Top of EXCERPTED RECORDS

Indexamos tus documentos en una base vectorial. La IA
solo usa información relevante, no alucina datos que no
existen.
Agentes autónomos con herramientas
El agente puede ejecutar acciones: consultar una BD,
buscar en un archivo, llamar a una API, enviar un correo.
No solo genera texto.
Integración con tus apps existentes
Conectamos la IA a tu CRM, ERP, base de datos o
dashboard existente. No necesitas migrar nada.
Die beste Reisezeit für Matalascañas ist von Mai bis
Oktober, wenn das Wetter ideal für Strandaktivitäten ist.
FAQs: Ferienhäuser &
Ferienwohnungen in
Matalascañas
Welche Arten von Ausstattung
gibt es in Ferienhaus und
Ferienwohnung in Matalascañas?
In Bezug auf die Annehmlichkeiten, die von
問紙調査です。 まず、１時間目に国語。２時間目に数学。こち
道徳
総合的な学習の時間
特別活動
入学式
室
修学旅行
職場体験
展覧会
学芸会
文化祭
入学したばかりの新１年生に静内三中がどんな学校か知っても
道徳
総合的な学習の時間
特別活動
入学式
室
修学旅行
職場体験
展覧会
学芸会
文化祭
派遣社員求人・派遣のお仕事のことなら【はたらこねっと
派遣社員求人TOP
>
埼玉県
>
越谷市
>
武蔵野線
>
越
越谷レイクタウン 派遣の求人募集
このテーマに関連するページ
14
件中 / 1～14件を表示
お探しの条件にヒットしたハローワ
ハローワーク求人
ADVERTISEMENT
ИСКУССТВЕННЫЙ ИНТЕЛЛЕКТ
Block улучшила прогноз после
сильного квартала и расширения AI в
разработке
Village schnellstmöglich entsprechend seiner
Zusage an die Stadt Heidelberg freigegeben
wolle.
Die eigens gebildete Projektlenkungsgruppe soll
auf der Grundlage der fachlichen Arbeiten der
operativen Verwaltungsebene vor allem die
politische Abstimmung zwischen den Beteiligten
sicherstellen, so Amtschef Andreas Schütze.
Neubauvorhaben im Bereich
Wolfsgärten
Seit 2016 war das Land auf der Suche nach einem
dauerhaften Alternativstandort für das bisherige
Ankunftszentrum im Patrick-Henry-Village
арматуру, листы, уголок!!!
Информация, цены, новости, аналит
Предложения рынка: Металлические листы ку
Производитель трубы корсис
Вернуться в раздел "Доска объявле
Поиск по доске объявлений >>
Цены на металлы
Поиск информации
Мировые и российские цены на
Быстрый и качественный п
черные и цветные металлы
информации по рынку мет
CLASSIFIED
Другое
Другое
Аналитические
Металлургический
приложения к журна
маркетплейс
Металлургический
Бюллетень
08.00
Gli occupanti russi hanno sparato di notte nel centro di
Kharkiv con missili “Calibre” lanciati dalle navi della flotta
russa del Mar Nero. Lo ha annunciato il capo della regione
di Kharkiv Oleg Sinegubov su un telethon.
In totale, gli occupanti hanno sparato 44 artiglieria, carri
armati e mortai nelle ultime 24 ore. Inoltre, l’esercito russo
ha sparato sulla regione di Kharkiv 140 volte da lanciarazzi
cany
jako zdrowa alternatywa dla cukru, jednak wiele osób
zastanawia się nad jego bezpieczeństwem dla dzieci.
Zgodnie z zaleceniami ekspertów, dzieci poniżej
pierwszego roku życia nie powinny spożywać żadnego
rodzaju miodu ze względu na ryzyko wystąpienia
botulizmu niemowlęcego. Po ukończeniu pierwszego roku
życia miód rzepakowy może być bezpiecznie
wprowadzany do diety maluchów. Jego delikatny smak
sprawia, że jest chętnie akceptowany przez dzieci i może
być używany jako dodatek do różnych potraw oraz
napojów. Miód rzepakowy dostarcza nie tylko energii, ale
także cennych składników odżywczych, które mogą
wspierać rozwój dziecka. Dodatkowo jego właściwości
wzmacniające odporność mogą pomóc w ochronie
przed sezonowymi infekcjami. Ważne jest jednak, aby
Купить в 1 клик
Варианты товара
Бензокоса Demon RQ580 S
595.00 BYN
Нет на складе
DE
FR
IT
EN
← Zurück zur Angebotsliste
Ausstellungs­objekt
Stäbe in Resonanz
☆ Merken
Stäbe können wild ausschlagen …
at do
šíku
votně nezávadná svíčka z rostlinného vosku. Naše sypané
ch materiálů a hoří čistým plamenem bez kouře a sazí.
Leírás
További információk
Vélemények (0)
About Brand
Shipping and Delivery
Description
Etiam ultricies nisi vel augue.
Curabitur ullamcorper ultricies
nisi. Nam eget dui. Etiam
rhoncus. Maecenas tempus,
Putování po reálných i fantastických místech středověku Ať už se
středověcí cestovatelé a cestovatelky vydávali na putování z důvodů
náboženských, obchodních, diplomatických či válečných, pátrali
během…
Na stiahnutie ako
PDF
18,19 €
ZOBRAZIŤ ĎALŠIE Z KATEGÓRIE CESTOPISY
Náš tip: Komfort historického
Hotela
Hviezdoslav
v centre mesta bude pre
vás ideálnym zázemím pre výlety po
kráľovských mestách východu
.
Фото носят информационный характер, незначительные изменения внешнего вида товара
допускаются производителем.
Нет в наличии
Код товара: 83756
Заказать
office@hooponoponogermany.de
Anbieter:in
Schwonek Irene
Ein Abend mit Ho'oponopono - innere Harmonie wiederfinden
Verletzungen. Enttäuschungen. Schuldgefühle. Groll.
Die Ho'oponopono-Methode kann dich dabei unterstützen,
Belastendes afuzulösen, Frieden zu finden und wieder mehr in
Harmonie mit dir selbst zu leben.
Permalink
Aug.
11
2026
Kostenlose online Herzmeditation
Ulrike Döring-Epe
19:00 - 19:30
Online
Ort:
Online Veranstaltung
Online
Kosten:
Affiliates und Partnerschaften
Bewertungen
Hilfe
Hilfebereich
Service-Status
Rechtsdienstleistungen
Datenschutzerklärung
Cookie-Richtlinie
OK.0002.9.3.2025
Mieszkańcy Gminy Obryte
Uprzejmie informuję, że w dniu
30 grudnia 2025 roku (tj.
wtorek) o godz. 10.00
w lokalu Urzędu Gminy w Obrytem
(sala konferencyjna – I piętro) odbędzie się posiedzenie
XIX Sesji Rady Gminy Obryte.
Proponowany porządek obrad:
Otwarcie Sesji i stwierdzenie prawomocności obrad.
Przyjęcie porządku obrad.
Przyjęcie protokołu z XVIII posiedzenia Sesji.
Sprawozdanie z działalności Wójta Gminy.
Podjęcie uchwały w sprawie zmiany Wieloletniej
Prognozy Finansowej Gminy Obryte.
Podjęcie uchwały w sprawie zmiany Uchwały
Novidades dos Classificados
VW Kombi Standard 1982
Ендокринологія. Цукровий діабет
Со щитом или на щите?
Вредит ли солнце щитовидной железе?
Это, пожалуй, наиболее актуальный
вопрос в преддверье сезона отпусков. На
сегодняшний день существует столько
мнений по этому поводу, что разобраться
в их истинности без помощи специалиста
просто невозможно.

Bottom of EXCERPTED RECORDS

Every entry, written out exactly, is what the response should contain.

Indexamos tus documentos en una base vectorial. La IA
solo usa información relevante, no alucina datos que no
existen.
Agentes autónomos con herramientas
El agente puede ejecutar acciones: consultar una BD,
buscar en un archivo, llamar a una API, enviar un correo.
No solo genera texto.
Integración con tus apps existentes
Conectamos la IA a tu CRM, ERP, base de datos o
dashboard existente. No necesitas migrar nada.
Die beste Reisezeit für Matalascañas ist von Mai bis
Oktober, wenn das Wetter ideal für Strandaktivitäten ist.
FAQs: Ferienhäuser &
Ferienwohnungen in
Matalascañas
Welche Arten von Ausstattung
gibt es in Ferienhaus und
Ferienwohnung in Matalascañas?
In Bezug auf die Annehmlichkeiten, die von
問紙調査です。 まず、１時間目に国語。２時間目に数学。こち
道徳
総合的な学習の時間
特別活動
入学式
室
修学旅行
職場体験
展覧会
学芸会
文化祭
入学したばかりの新１年生に静内三中がどんな学校か知っても
道徳
総合的な学習の時間
特別活動
入学式
室
修学旅行
職場体験
展覧会
学芸会
文化祭
派遣社員求人・派遣のお仕事のことなら【はたらこねっと
派遣社員求人TOP
>
埼玉県
>
越谷市
>
武蔵野線
>
越
越谷レイクタウン 派遣の求人募集
このテーマに関連するページ
14
件中 / 1～14件を表示
お探しの条件にヒットしたハローワ
ハローワーク求人
ADVERTISEMENT
ИСКУССТВЕННЫЙ ИНТЕЛЛЕКТ
Block улучшила прогноз после
сильного квартала и расширения AI в
разработке
Village schnellstmöglich entsprechend seiner
Zusage an die Stadt Heidelberg freigegeben
wolle.
Die eigens gebildete Projektlenkungsgruppe soll
auf der Grundlage der fachlichen Arbeiten der
operativen Verwaltungsebene vor allem die
politische Abstimmung zwischen den Beteiligten
sicherstellen, so Amtschef Andreas Schütze.
Neubauvorhaben im Bereich
Wolfsgärten
Seit 2016 war das Land auf der Suche nach einem
dauerhaften Alternativstandort für das bisherige
Ankunftszentrum im Patrick-Henry-Village
арматуру, листы, уголок!!!
Информация, цены, новости, аналит
Предложения рынка: Металлические листы ку
Производитель трубы корсис
Вернуться в раздел "Доска объявле
Поиск по доске объявлений >>
Цены на металлы
Поиск информации
Мировые и российские цены на
Быстрый и качественный п
черные и цветные металлы
информации по рынку мет
CLASSIFIED
Другое
Другое
Аналитические
Металлургический
приложения к журна
маркетплейс
Металлургический
Бюллетень
08.00
Gli occupanti russi hanno sparato di notte nel centro di
Kharkiv con missili “Calibre” lanciati dalle navi della flotta
russa del Mar Nero. Lo ha annunciato il capo della regione
di Kharkiv Oleg Sinegubov su un telethon.
In totale, gli occupanti hanno sparato 44 artiglieria, carri
armati e mortai nelle ultime 24 ore. Inoltre, l’esercito russo
ha sparato sulla regione di Kharkiv 140 volte da lanciarazzi
cany
jako zdrowa alternatywa dla cukru, jednak wiele osób
zastanawia się nad jego bezpieczeństwem dla dzieci.
Zgodnie z zaleceniami ekspertów, dzieci poniżej
pierwszego roku życia nie powinny spożywać żadnego
rodzaju miodu ze względu na ryzyko wystąpienia
botulizmu niemowlęcego. Po ukończeniu pierwszego roku
życia miód rzepakowy może być bezpiecznie
wprowadzany do diety maluchów. Jego delikatny smak
sprawia, że jest chętnie akceptowany przez dzieci i może
być używany jako dodatek do różnych potraw oraz
napojów. Miód rzepakowy dostarcza nie tylko energii, ale
także cennych składników odżywczych, które mogą
wspierać rozwój dziecka. Dodatkowo jego właściwości
wzmacniające odporność mogą pomóc w ochronie
przed sezonowymi infekcjami. Ważne jest jednak, aby
Купить в 1 клик
Варианты товара
Бензокоса Demon RQ580 S
595.00 BYN
Нет на складе
DE
FR
IT
EN
← Zurück zur Angebotsliste
Ausstellungs­objekt
Stäbe in Resonanz
☆ Merken
Stäbe können wild ausschlagen …
at do
šíku
votně nezávadná svíčka z rostlinného vosku. Naše sypané
ch materiálů a hoří čistým plamenem bez kouře a sazí.
Leírás
További információk
Vélemények (0)
About Brand
Shipping and Delivery
Description
Etiam ultricies nisi vel augue.
Curabitur ullamcorper ultricies
nisi. Nam eget dui. Etiam
rhoncus. Maecenas tempus,
Putování po reálných i fantastických místech středověku Ať už se
středověcí cestovatelé a cestovatelky vydávali na putování z důvodů
náboženských, obchodních, diplomatických či válečných, pátrali
během…
Na stiahnutie ako
PDF
18,19 €
ZOBRAZIŤ ĎALŠIE Z KATEGÓRIE CESTOPISY
Náš tip: Komfort historického
Hotela
Hviezdoslav
v centre mesta bude pre
vás ideálnym zázemím pre výlety po
kráľovských mestách východu
.
Фото носят информационный характер, незначительные изменения внешнего вида товара
допускаются производителем.
Нет в наличии
Код товара: 83756
Заказать
office@hooponoponogermany.de
Anbieter:in
Schwonek Irene
Ein Abend mit Ho'oponopono - innere Harmonie wiederfinden
Verletzungen. Enttäuschungen. Schuldgefühle. Groll.
Die Ho'oponopono-Methode kann dich dabei unterstützen,
Belastendes afuzulösen, Frieden zu finden und wieder mehr in
Harmonie mit dir selbst zu leben.
Permalink
Aug.
11
2026
Kostenlose online Herzmeditation
Ulrike Döring-Epe
19:00 - 19:30
Online
Ort:
Online Veranstaltung
Online
Kosten:
Affiliates und Partnerschaften
Bewertungen
Hilfe
Hilfebereich
Service-Status
Rechtsdienstleistungen
Datenschutzerklärung
Cookie-Richtlinie
OK.0002.9.3.2025
Mieszkańcy Gminy Obryte
Uprzejmie informuję, że w dniu
30 grudnia 2025 roku (tj.
wtorek) o godz. 10.00
w lokalu Urzędu Gminy w Obrytem
(sala konferencyjna – I piętro) odbędzie się posiedzenie
XIX Sesji Rady Gminy Obryte.
Proponowany porządek obrad:
Otwarcie Sesji i stwierdzenie prawomocności obrad.
Przyjęcie porządku obrad.
Przyjęcie protokołu z XVIII posiedzenia Sesji.
Sprawozdanie z działalności Wójta Gminy.
Podjęcie uchwały w sprawie zmiany Wieloletniej
Prognozy Finansowej Gminy Obryte.
Podjęcie uchwały w sprawie zmiany Uchwały
Novidades dos Classificados
VW Kombi Standard 1982
Ендокринологія. Цукровий діабет
Со щитом или на щите?
Вредит ли солнце щитовидной железе?
Это, пожалуй, наиболее актуальный
вопрос в преддверье сезона отпусков. На
сегодняшний день существует столько
мнений по этому поводу, что разобраться
в их истинности без помощи специалиста
просто невозможно.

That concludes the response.